### AIM OF THE EXERCISE
Look for "Básicas" in each line of the records, and copy the lines that have it.
******
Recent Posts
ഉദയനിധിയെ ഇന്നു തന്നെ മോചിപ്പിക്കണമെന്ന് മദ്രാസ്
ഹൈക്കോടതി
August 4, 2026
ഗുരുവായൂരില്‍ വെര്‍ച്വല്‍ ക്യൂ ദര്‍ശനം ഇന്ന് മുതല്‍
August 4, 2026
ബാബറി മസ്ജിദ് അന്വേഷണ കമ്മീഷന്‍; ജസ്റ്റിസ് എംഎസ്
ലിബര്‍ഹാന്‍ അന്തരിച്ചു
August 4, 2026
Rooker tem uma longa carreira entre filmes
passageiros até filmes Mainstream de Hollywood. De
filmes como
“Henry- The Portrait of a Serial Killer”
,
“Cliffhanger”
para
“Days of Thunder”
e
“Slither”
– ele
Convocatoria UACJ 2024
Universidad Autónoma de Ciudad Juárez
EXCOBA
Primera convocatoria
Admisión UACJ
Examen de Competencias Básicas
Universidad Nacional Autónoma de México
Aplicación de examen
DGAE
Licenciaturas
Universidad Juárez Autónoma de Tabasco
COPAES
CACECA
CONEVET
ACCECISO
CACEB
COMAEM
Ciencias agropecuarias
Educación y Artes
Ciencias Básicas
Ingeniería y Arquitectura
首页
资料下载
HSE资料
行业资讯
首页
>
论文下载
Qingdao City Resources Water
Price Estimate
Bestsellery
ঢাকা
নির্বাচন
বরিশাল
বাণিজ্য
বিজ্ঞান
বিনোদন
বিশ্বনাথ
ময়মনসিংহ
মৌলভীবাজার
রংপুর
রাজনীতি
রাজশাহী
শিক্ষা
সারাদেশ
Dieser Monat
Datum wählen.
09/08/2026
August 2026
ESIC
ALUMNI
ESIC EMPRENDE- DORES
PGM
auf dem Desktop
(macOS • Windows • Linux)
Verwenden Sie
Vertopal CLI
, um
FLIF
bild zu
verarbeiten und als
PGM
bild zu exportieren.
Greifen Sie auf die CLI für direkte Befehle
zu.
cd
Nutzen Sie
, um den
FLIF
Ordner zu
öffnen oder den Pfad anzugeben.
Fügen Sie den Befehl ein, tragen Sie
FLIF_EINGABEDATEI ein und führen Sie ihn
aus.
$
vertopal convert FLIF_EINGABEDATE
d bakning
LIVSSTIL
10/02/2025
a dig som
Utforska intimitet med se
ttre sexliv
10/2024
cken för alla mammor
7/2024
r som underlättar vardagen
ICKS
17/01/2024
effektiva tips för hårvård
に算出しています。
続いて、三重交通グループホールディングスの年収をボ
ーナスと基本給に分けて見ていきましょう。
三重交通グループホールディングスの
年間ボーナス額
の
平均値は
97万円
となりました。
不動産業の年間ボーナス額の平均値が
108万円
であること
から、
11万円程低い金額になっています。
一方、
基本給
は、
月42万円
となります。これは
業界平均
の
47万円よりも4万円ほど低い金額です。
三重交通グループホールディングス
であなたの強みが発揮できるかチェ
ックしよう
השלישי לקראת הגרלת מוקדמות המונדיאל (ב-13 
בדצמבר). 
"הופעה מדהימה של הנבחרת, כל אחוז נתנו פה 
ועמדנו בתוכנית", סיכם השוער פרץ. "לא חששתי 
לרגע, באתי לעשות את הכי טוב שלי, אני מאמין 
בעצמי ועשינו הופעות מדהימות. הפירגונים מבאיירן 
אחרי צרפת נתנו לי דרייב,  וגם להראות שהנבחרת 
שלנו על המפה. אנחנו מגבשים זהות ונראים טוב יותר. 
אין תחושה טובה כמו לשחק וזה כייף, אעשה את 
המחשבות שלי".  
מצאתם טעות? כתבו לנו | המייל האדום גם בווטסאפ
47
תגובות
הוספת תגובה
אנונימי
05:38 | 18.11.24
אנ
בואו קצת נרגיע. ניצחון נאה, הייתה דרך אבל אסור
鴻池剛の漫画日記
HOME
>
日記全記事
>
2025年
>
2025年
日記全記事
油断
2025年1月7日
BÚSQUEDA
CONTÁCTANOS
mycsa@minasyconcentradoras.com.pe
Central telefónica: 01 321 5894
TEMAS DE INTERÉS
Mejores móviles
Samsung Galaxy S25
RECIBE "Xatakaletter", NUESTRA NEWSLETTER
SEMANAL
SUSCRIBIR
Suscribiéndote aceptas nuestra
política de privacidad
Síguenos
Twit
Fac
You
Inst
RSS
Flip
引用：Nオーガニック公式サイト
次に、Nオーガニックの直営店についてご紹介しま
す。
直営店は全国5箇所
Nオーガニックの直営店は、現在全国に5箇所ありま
******
### OUTPUT OF THE TASK
Examen de Competencias Básicas
Ciencias Básicas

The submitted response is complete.